• What to produce: Locate each line with the string "Англия" in the listing below and copy it.
══════
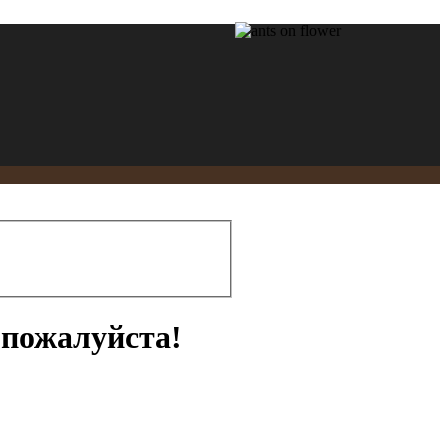
 пожалуйста!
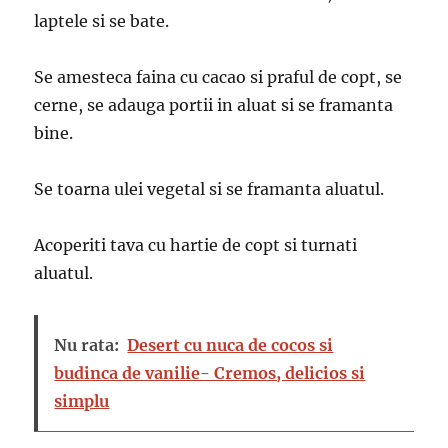
laptele si se bate.
Se amesteca faina cu cacao si praful de copt, se
cerne, se adauga portii in aluat si se framanta
bine.
Se toarna ulei vegetal si se framanta aluatul.
Acoperiti tava cu hartie de copt si turnati
aluatul.
Nu rata:
Desert cu nuca de cocos si
budinca de vanilie- Cremos, delicios si
simplu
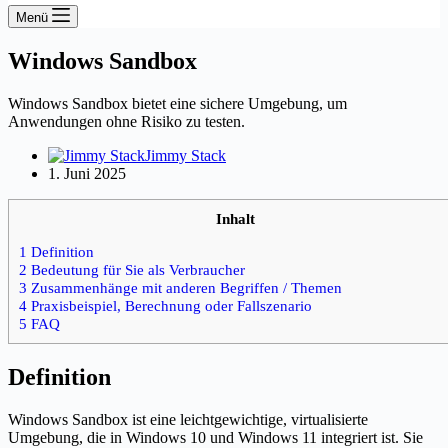
Menü
Windows Sandbox
Windows Sandbox bietet eine sichere Umgebung, um
Anwendungen ohne Risiko zu testen.
Jimmy Stack
1. Juni 2025
Inhalt
1 Definition
2 Bedeutung für Sie als Verbraucher
3 Zusammenhänge mit anderen Begriffen / Themen
4 Praxisbeispiel, Berechnung oder Fallszenario
5 FAQ
Definition
Windows Sandbox ist eine leichtgewichtige, virtualisierte
Umgebung, die in Windows 10 und Windows 11 integriert ist. Sie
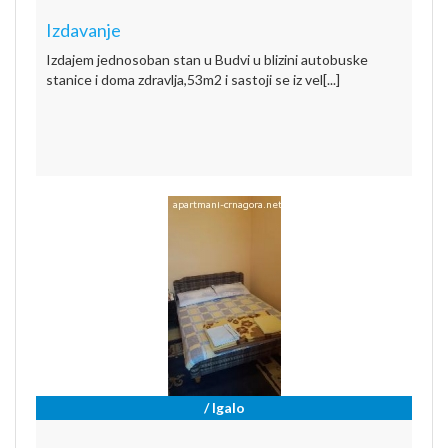
Izdavanje
Izdajem jednosoban stan u Budvi u blizini autobuske
stanice i doma zdravlja,53m2 i sastoji se iz vel[...]
/ Igalo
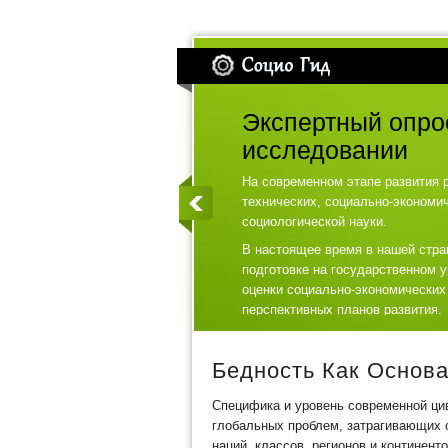
Экспертный опро
исследовании
На современном этапе развития 
технических, социально-экономи
социологической науки.
В настоящее время в нашей стра
подготовке на государственном 
оценки социально-экономических
перспективных планов развития.
Бедность Как Основ
Специфика и уровень современной ци
глобальных проблем, затрагивающих 
наций, классов, регионов и континент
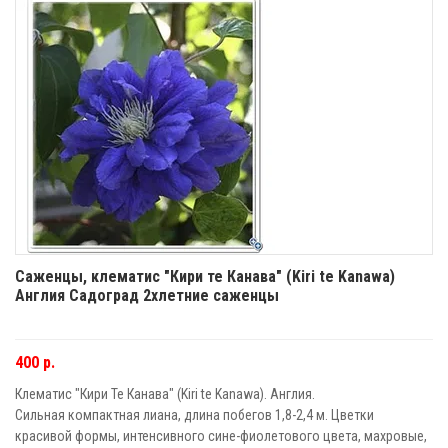
Саженцы, клематис "Кири те Канава" (Kiri te Kanawa)
Англия Садоград 2хлетние саженцы
400 р.
Клематис "Кири Те Канава" (Kiri te Kanawa). Англия.
Сильная компактная лиана, длина побегов 1,8-2,4 м. Цветки
красивой формы, интенсивного сине-фиолетового цвета, махровые,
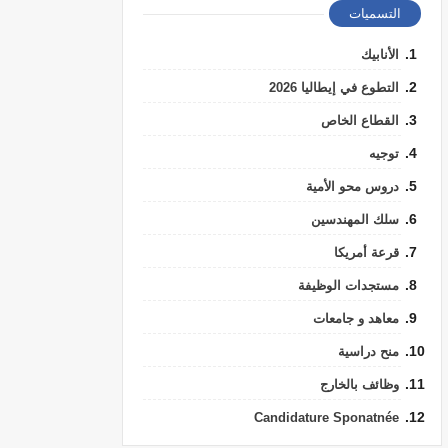
التسميات
الأنابيك
التطوع في إيطاليا 2026
القطاع الخاص
توجيه
دروس محو الأمية
سلك المهندسين
قرعة أمريكا
مستجدات الوظيفة
معاهد و جامعات
منح دراسية
وظائف بالخارج
Candidature Sponatnée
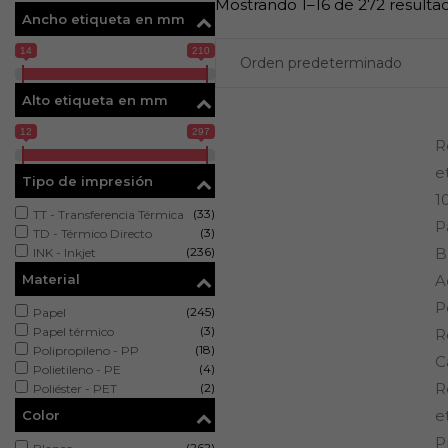
Mostrando 1–16 de 272 resulta
Ancho etiqueta en mm
14
210
Alto etiqueta en mm
12
297
R
e
Tipo de impresión
1
(33)
TT - Transferencia Térmica
P
(3)
TD - Térmico Directo
(236)
Br
INK - Inkjet
Material
A
P
(245)
Papel
(3)
Papel térmico
R
(18)
Polipropileno - PP
C
(4)
Polietileno - PE
R
(2)
Poliéster - PET
e
Color
P
(262)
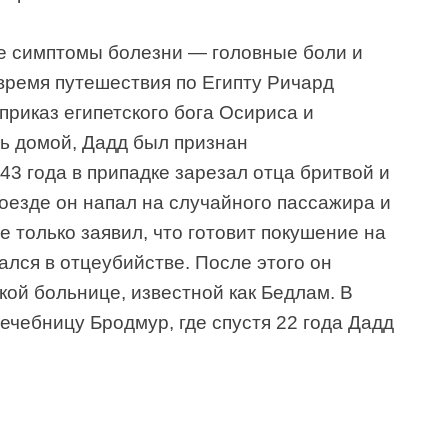
е симптомы болезни — головные боли и
время путешествия по Египту Ричард
приказ египетского бога Осириса и
ь домой, Дадд был признан
43 года в припадке зарезал отца бритвой и
оезде он напал на случайного пассажира и
е только заявил, что готовит покушение на
ался в отцеубийстве. После этого он
кой больнице, известной как Бедлам. В
лечебницу Бродмур, где спустя 22 года Дадд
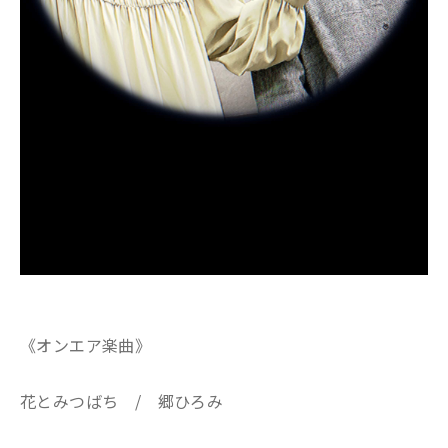
《オンエア楽曲》
花とみつばち / 郷ひろみ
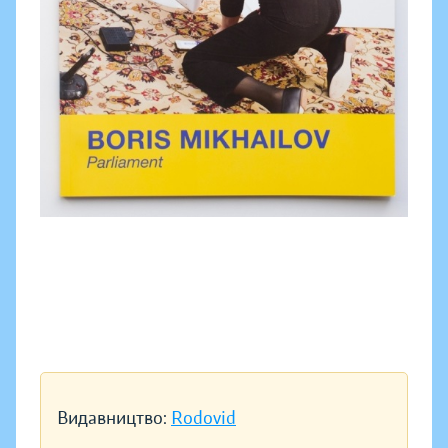
Видавництво:
Rodovid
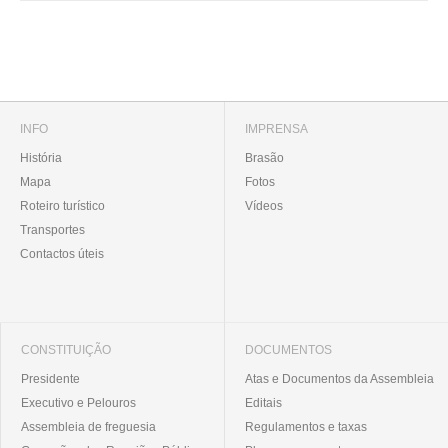
INFO
IMPRENSA
História
Brasão
Mapa
Fotos
Roteiro turístico
Vídeos
Transportes
Contactos úteis
CONSTITUIÇÃO
DOCUMENTOS
Presidente
Atas e Documentos da Assembleia
Executivo e Pelouros
Editais
Assembleia de freguesia
Regulamentos e taxas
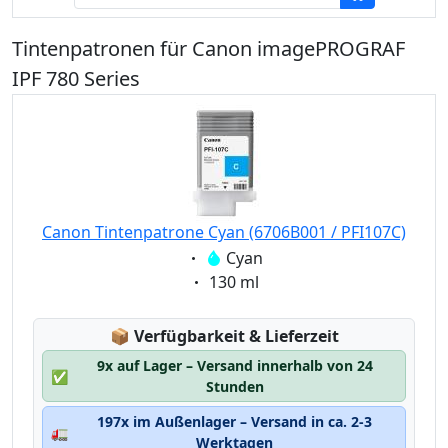
Tintenpatronen für Canon imagePROGRAF
IPF 780 Series
Canon Tintenpatrone Cyan (6706B001 / PFI107C)
Eigenschaft:
Cyan
Eigenschaft:
130 ml
Lagerstatus:
📦
Verfügbarkeit & Lieferzeit
9x auf Lager – Versand innerhalb von 24
✅
Stunden
197x im Außenlager – Versand in ca. 2-3
🚛
Werktagen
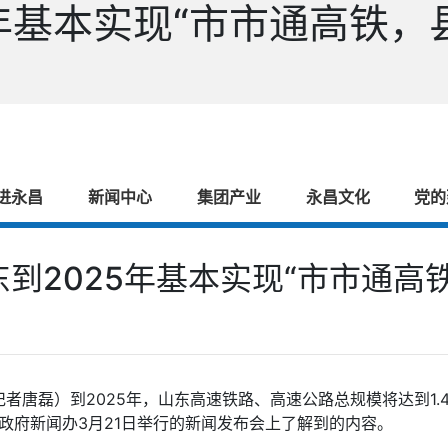
年基本实现“市市通高铁，县
进永昌
新闻中心
集团产业
永昌文化
党的
到2025年基本实现“市市通高
记者唐磊）到2025年，山东高速铁路、高速公路总规模将达到1.
政府新闻办3月21日举行的新闻发布会上了解到的内容。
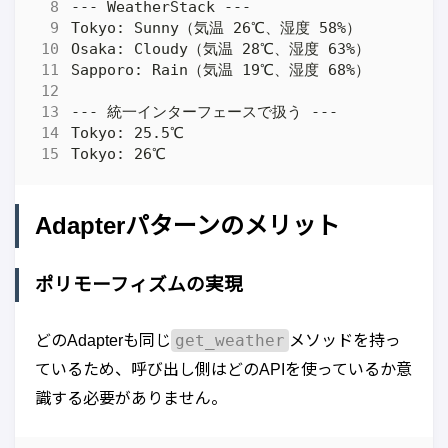
Adapterパターンのメリット
ポリモーフィズムの実現
get_weather
どのAdapterも同じ
メソッドを持っ
ているため、呼び出し側はどのAPIを使っているか意
識する必要がありません。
══════
• Task response:
Англия Садоград 2хлетние саженцы
Клематис "Кири Те Канава" (Kiri te Kanawa). Англия.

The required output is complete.